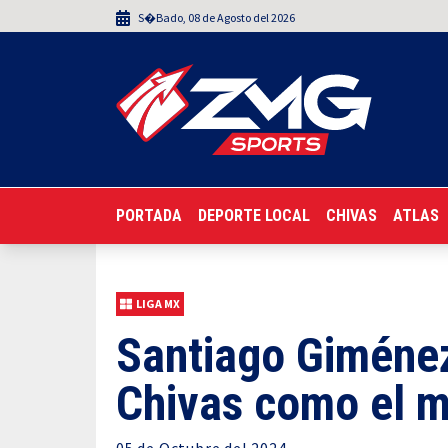
S�bado
,
08
de
Agosto
del 2026
PORTADA
DEPORTE LOCAL
CHIVAS
ATLAS
LIGA MX
Santiago Giménez
Chivas como el m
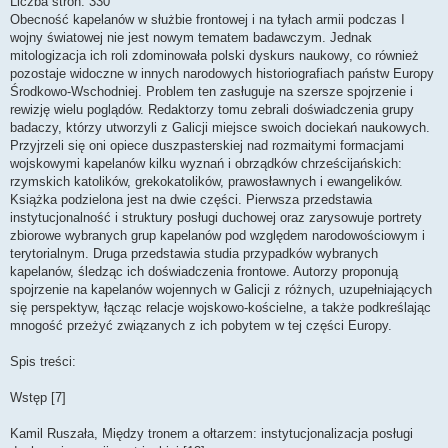
Liczba stron: 330
Obecność kapelanów w służbie frontowej i na tyłach armii podczas I
wojny światowej nie jest nowym tematem badawczym. Jednak
mitologizacja ich roli zdominowała polski dyskurs naukowy, co również
pozostaje widoczne w innych narodowych historiografiach państw Europy
Środkowo-Wschodniej. Problem ten zasługuje na szersze spojrzenie i
rewizję wielu poglądów. Redaktorzy tomu zebrali doświadczenia grupy
badaczy, którzy utworzyli z Galicji miejsce swoich dociekań naukowych.
Przyjrzeli się oni opiece duszpasterskiej nad rozmaitymi formacjami
wojskowymi kapelanów kilku wyznań i obrządków chrześcijańskich:
rzymskich katolików, grekokatolików, prawosławnych i ewangelików.
Książka podzielona jest na dwie części. Pierwsza przedstawia
instytucjonalność i struktury posługi duchowej oraz zarysowuje portrety
zbiorowe wybranych grup kapelanów pod względem narodowościowym i
terytorialnym. Druga przedstawia studia przypadków wybranych
kapelanów, śledząc ich doświadczenia frontowe. Autorzy proponują
spojrzenie na kapelanów wojennych w Galicji z różnych, uzupełniających
się perspektyw, łącząc relacje wojskowo-kościelne, a także podkreślając
mnogość przeżyć związanych z ich pobytem w tej części Europy.
Spis treści:
Wstęp [7]
Kamil Ruszała, Między tronem a ołtarzem: instytucjonalizacja posługi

====

Search the data for "Europy" and list every line in which it occurs.

pozostaje widoczne w innych narodowych historiografiach państw Europy
mnogość przeżyć związanych z ich pobytem w tej części Europy.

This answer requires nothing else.